Tuesday, November 29, 2011


Reading in an entire file at once in C++, part 2



Last week I discussed 6 different methods on how to quickly get an entire file into a C++ string.

The conclusion was that the straight forward method was the ideal method, this was verified across several compilers. Since then, people asked me a number of questions.

What if I want to use a vector instead of a string, are the speeds different?
Forget C++ containers, what about directly into a manually allocated buffer?
What about copying into a buffer via mmap?
What do these various cases say about compilers or their libraries? Can this indicate what they're good or bad at compiling?

So to establish some baseline numbers, I created an application which reads the same files the same amount of times using the fastest method possible. It directly creates a buffer aligned to the partition's blocking factor, informs the OS to do the fastest possible sequential read, and then reads the file directly into the buffer. I also tested the suggested method to mmap a file, and copy the contents from there to an allocated buffer. The times achieved for these were 5 and 9 respectively. The latter is slower because of the extra memcpy() required, you want to read directly into your destination buffer whenever possible. The fastest time I now achieved should more or less be the fastest theoretical limit I'm able to get with my hardware. Both GCC and LLVM got the exact same times. I did not test with VC++ here as it doesn't support POSIX 2008.

Now regarding our 6 methods from last time, all of them except the Rdbuf method are possible with std::vector, since there is no std::vector based std::istream.

An interesting thing to note is that C++ string implementations vary greatly from implementation to implementation. Some offer optimizations for very small strings, some offer optimizations for frequent copies, by using reference counting. Some always ensure the string ends with a 0 byte so you can immediately pass them as a C string. In this latter case, operations which operate on strings as a range are rather quick, as the data is copied, then a 0 is appended. Whereas a loop which constantly pushes bytes on the back will have to needlessly set the extra trailing byte to 0 each time. Vector implementations on the other hand don't need to worry about a trailing 0 byte, and generally don't try to internally use all kinds of elaborate storage methods. So if std::vector works for you, you may want to use that.

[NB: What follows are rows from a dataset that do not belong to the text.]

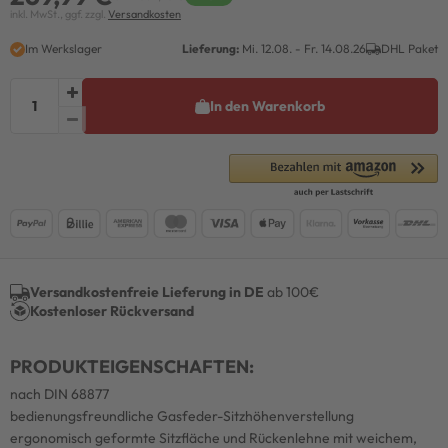
inkl. MwSt., ggf. zzgl.
Versandkosten
Im Werkslager
Lieferung:
Mi. 12.08. - Fr. 14.08.26
DHL Paket
In den Warenkorb
Versandkostenfreie Lieferung in DE
ab 100€
Kostenloser Rückversand
PRODUKTEIGENSCHAFTEN:
nach DIN 68877
bedienungsfreundliche Gasfeder-Sitzhöhenverstellung
ergonomisch geformte Sitzfläche und Rückenlehne mit weichem,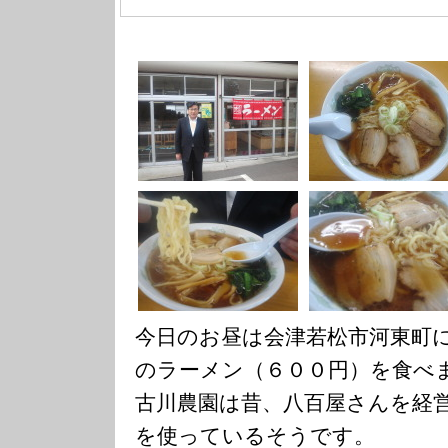
今日のお昼は会津若松市河東町
のラーメン（６００円）を食べ
古川農園は昔、八百屋さんを経
を使っているそうです。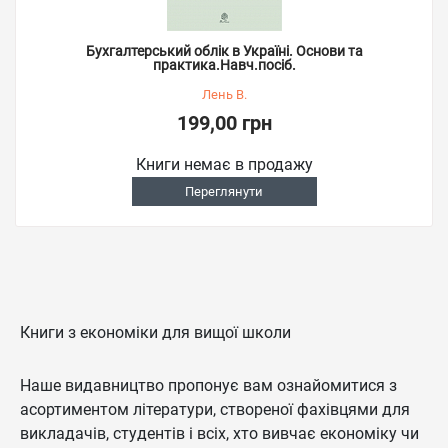
Бухгалтерський облік в Україні. Основи та
практика.Навч.посіб.
Лень В.
199,00 грн
Книги немає в продажу
Переглянути
Книги з економіки для вищої школи
Наше видавництво пропонує вам ознайомитися з
асортиментом літератури, створеної фахівцями для
викладачів, студентів і всіх, хто вивчає економіку чи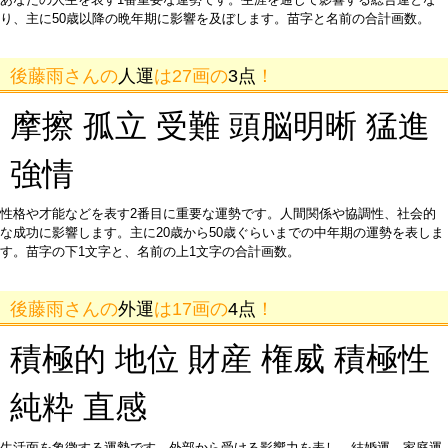
り、主に50歳以降の晩年期に影響を及ぼします。苗字と名前の合計画数。
後藤雨さんの
人運
は27画の
3点
！
摩擦 孤立 受難 頭脳明晰 猛進
強情
性格や才能などを表す2番目に重要な運勢です。人間関係や協調性、社会的
な成功に影響します。主に20歳から50歳ぐらいまでの中年期の運勢を表しま
す。苗字の下1文字と、名前の上1文字の合計画数。
後藤雨さんの
外運
は17画の
4点
！
積極的 地位 財産 権威 積極性
純粋 直感
生活面を象徴する運勢です。外部から受ける影響力を表し、結婚運、家庭運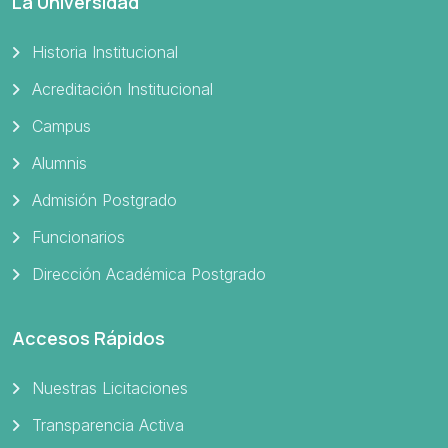
La Universidad
Historia Institucional
Acreditación Institucional
Campus
Alumnis
Admisión Postgrado
Funcionarios
Dirección Académica Postgrado
Accesos Rápidos
Nuestras Licitaciones
Transparencia Activa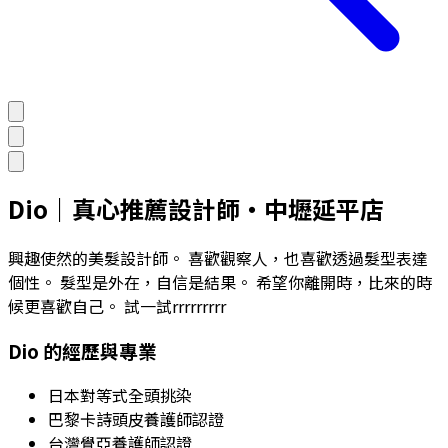
Dio
｜
真心推薦設計師
・
中壢延平店
興趣使然的美髮設計師。 喜歡觀察人，也喜歡透過髮型表達
個性。 髮型是外在，自信是結果。 希望你離開時，比來的時
候更喜歡自己。 試一試rrrrrrrrr
Dio
的經歷與專業
日本對等式全頭挑染
巴黎卡詩頭皮養護師認證
台灣覺亞養護師認證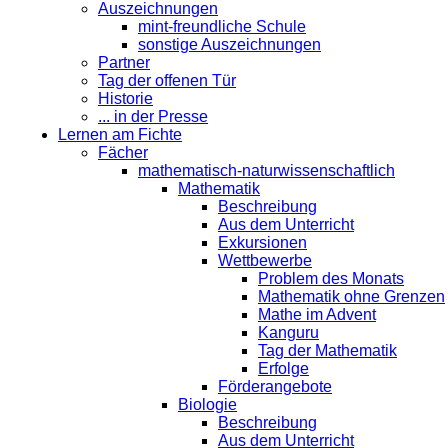
Auszeichnungen
mint-freundliche Schule
sonstige Auszeichnungen
Partner
Tag der offenen Tür
Historie
... in der Presse
Lernen am Fichte
Fächer
mathematisch-naturwissenschaftlich
Mathematik
Beschreibung
Aus dem Unterricht
Exkursionen
Wettbewerbe
Problem des Monats
Mathematik ohne Grenzen
Mathe im Advent
Kanguru
Tag der Mathematik
Erfolge
Förderangebote
Biologie
Beschreibung
Aus dem Unterricht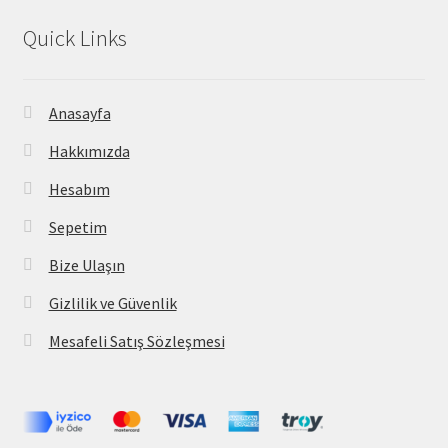
Quick Links
Anasayfa
Hakkımızda
Hesabım
Sepetim
Bize Ulaşın
Gizlilik ve Güvenlik
Mesafeli Satış Sözleşmesi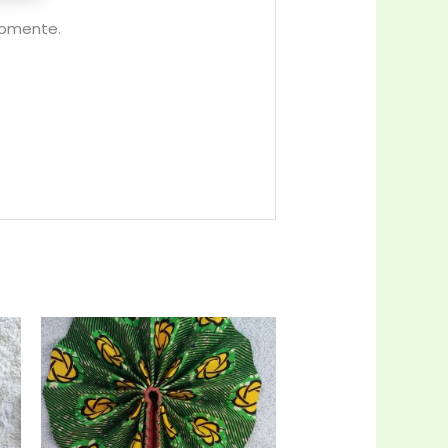
comente.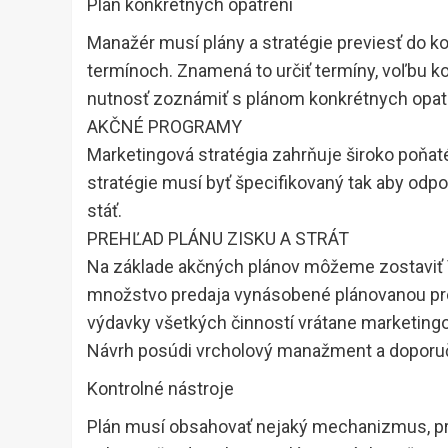
Plán konkrétnych opatrení
Manažér musí plány a stratégie previesť do k
termínoch. Znamená to určiť termíny, voľbu ko
nutnosť zoznámiť s plánom konkrétnych opatr
AKČNÉ PROGRAMY
Marketingová stratégia zahrňuje široko poňa
stratégie musí byť špecifikovaný tak aby odpov
stáť.
PREHĽAD PLÁNU ZISKU A STRÁT
Na základe akčných plánov môžeme zostaviť V
množstvo predaja vynásobené plánovanou pre
výdavky všetkých činností vrátane marketing
Návrh posúdi vrcholový manažment a doporučí
Kontrolné nástroje
Plán musí obsahovať nejaký mechanizmus, pro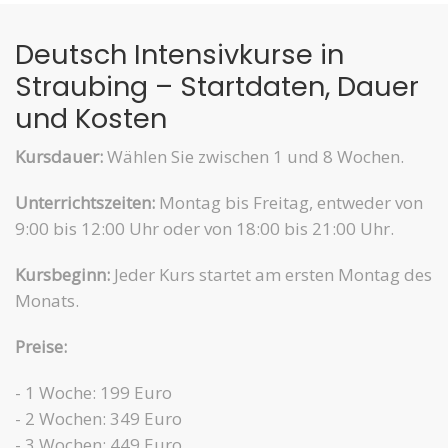
Deutsch Intensivkurse in
Straubing – Startdaten, Dauer
und Kosten
Kursdauer:
Wählen Sie zwischen 1 und 8 Wochen.
Unterrichtszeiten:
Montag bis Freitag, entweder von
9:00 bis 12:00 Uhr oder von 18:00 bis 21:00 Uhr.
Kursbeginn:
Jeder Kurs startet am ersten Montag des
Monats.
Preise:
- 1 Woche: 199 Euro
- 2 Wochen: 349 Euro
- 3 Wochen: 449 Euro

Let's review times for the 5 applicable methods with our various compilers.

GCC 4.6 with a vector:
MethodDuration
C23.5
C++22.8
Iterator73
Assign81.8
Copy68


Whereas with a string:
MethodDuration
C24.5
C++24.5
Iterator64.5
Assign68
Copy63


We see that with a vector, the basic methods became a bit faster, but interestingly enough, the others got slower. However, which methods are superior to the others have remained the same.

Now for LLVM 3 with a vector:
MethodDuration
C8
C++8
Iterator860
Assign1328
Copy930


Versus for string:
MethodDuration
C7.5
C++7.5
Iterator110
Assign102
Copy97


With LLVM, everything is slower with a vector, and for the more complex solutions, much much slower. There's two interesting things we can see about LLVM though. For more straight forward logic, their compiler's optimizations are extremely smart. The speeds approach the theoretical best. I did some profiling on GCC and LLVM, as they're using the same C and C++ libraries, and found that in the straight C/C++ methods for my test program, GCC made 300 memory allocations, but LLVM made only 200. LLVM apparently is smart enough to see inside the various allocations, skip the ones that aren't needed, and place the data directly into the output buffer. But for complex code, LLVM's optimizations aren't that great. In the case of vectors and iterators, downright awful. Someone should file some bug reports with them.

Now for Visual C++ 2010 using vector:
MethodDuration
C17.8
C++18.7
Iterator180.6
Assign159.5
Copy165.6


And string:
MethodDuration
C16.5
C++20.4
Iterator224.4
Assign222.8
Copy320


We see here that the Copy method, which uses push_back() got a huge performance improvement. This seems to indicate that the STL implementation adds a 0 at the end of each operation, especially push_back(), instead of just when c_str() is called. Otherwise, string is faster.

It's also sad to see that GCC while winning all the cases where iterators were involved, was significantly slower in all the straight forward cases. This seems to indicate that GCC has the smartest optimizations, but fails to optimize well when the logic is straightforward. Someone should look into that.

It seems if you're trying to hold a collection of bytes, or whatever your wchar_t is, but don't care about the specialties of any particular container, as long as you don't push_back() a lot, string seems to be faster.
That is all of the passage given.